The constraint of static food positions used in the training of the novelty algorithm arises a question of whether these agents would be able to maintain their performance when this restriction is removed. High performing agents which were trained by each strategy were evaluated on instances of game environments with dynamic food positions as given in Table 1 with n = 100. The novelty algorithms perform well in dynamic environments even when their learning was performed with environmental constraints. This validates the adaptability of NEAT and novelty based approaches.

6 Conclusion and Future Work

In this paper, we have provided an in-depth look into the implementation of NEAT using the Snake game as a testbed. Both greedy and non-greedy fitness functions were designed and the performance of the latter showed promise. It also performs well in the presence of obstacles and adding memory to the Neural Network controller led to the evolution of better strategies leading to higher scores. Augmenting this fitness function with a novelty search drastically improved the game scores obtained.

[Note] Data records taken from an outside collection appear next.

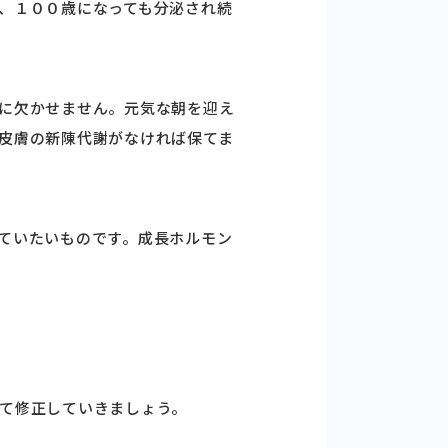
、１００歳になっても分泌され続
に欠かせません。元気な朝を迎え
皮膚の新陳代謝がなければ保てま
ていたいものです。成長ホルモン
て修正していきましょう。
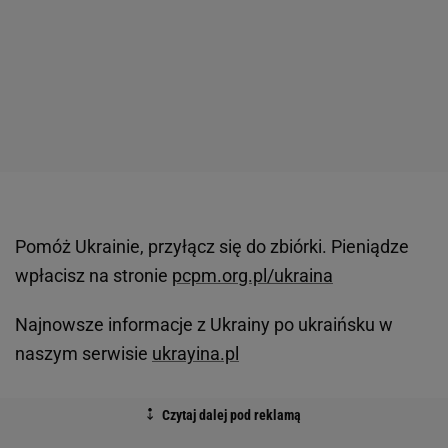
Pomóż Ukrainie, przyłącz się do zbiórki. Pieniądze
wpłacisz na stronie
pcpm.org.pl/ukraina
Najnowsze informacje z Ukrainy po ukraińsku w
naszym serwisie
ukrayina.pl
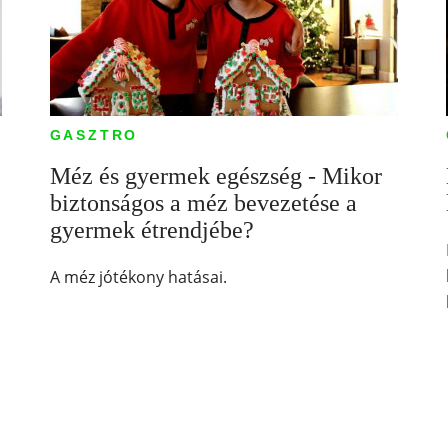
GASZTRO
Méz és gyermek egészség - Mikor
biztonságos a méz bevezetése a
gyermek étrendjébe?
A méz jótékony hatásai.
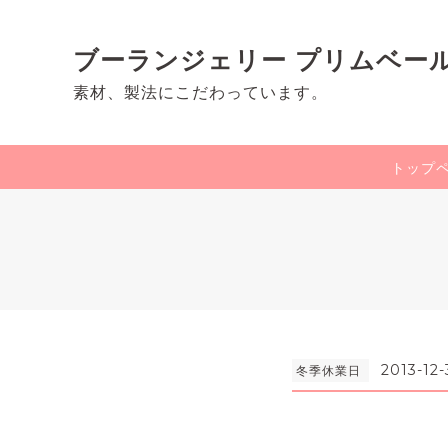
ブーランジェリー プリムベー
素材、製法にこだわっています。
トップ
2013-12-
冬季休業日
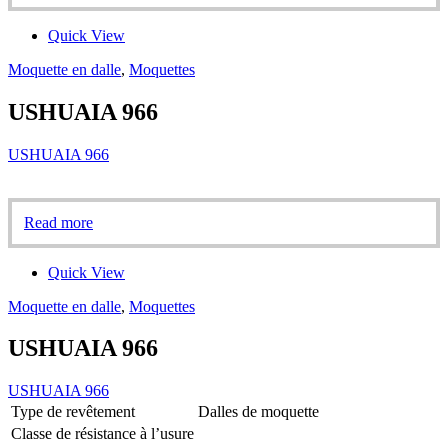
Quick View
Moquette en dalle
,
Moquettes
USHUAIA 966
USHUAIA 966
Read more
Quick View
Moquette en dalle
,
Moquettes
USHUAIA 966
USHUAIA 966
Type de revêtement
Dalles de moquette
Classe de résistance à l’usure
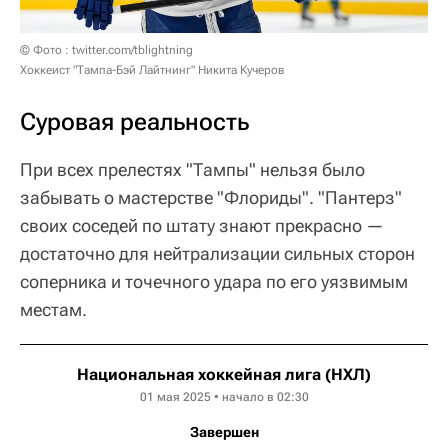
© Фото : twitter.com/tblightning
Хоккеист "Тампа-Бэй Лайтнинг" Никита Кучеров
Суровая реальность
При всех прелестях "Тампы" нельзя было
забывать о мастерстве "Флориды". "Пантерз"
своих соседей по штату знают прекрасно —
достаточно для нейтрализации сильных сторон
соперника и точечного удара по его уязвимым
местам.
Национальная хоккейная лига (НХЛ)
01 мая 2025 • начало в 02:30
Завершен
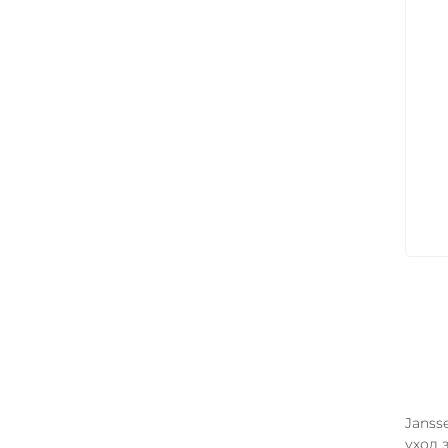
Арт
Janss
уход 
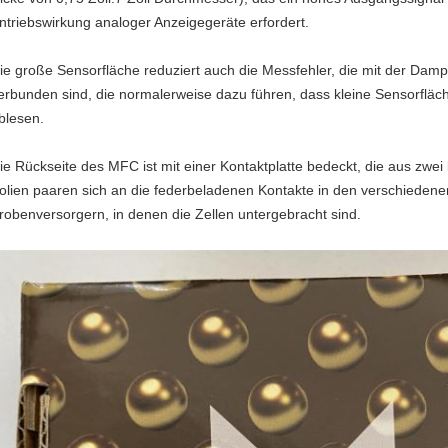
ntriebswirkung analoger Anzeigegeräte erfordert.
ie große Sensorfläche reduziert auch die Messfehler, die mit der Da
erbunden sind, die normalerweise dazu führen, dass kleine Sensorfläc
blesen.
ie Rückseite des MFC ist mit einer Kontaktplatte bedeckt, die aus zwei
olien paaren sich an die federbeladenen Kontakte in den verschiede
robenversorgern, in denen die Zellen untergebracht sind.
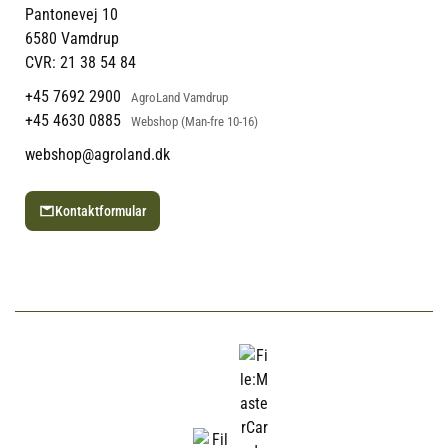
Returportal
Om Vestjyllands Andel
Pantonevej 10
Blog
6580 Vamdrup
Ofte stillede spørgsmål
CVR: 21 38 54 84
+45 7692 2900
AgroLand Vamdrup
+45 4630 0885
Webshop (Man-fre 10-16)
webshop@agroland.dk
Kontaktformular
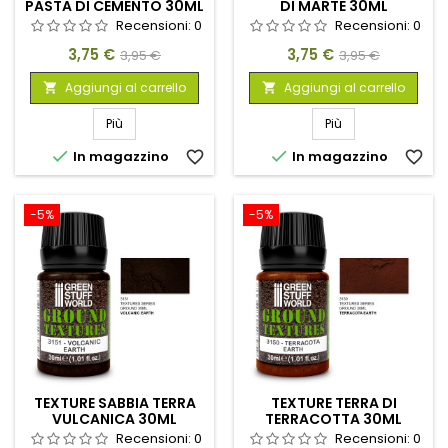
PASTA DI CEMENTO 30ML
DI MARTE 30ML
Recensioni:
0
Recensioni:
0
Prezzo
Prezzo
Prezzo
Prezzo
3,75 €
3,75 €
3,95 €
3,95 €
base
base
Aggiungi al carrello
Aggiungi al carrello


Più
Più


In magazzino
favorite_border
In magazzino
favorite_border
-5%
-5%
TEXTURE SABBIA TERRA
TEXTURE TERRA DI
VULCANICA 30ML
TERRACOTTA 30ML
Recensioni:
0
Recensioni:
0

By simplifying the fitness function over novelty search using a guiding metric, we demonstrate that a comparable result is achievable with lesser overhead. By proposing an incremental approach to fitness function design for a goal-finding game, this paper has demonstrated the impact of both the quality and novelty of the fitness function. This opens up opportunities to evolve similar strategies using recurrent neural networks and adapt them for dynamic environments using neuromodulation.

Recent explorations have been made into automating the formation of the ideal fitness function, particularly through the use of a neural network as a fitness function. The use of a similarly trained neural network which could approximate novelty score might prove to be advantageous in NS as it would eliminate the storage and computational costs associated with a novel archive, which was a major limiting factor in our experiments. The results of our experiment indicate that the large behavioral spaces of complex game environments can be reduced with constraints to simpler problems for the implementation of NS. This method can be implemented for other complex environments to conduct further research.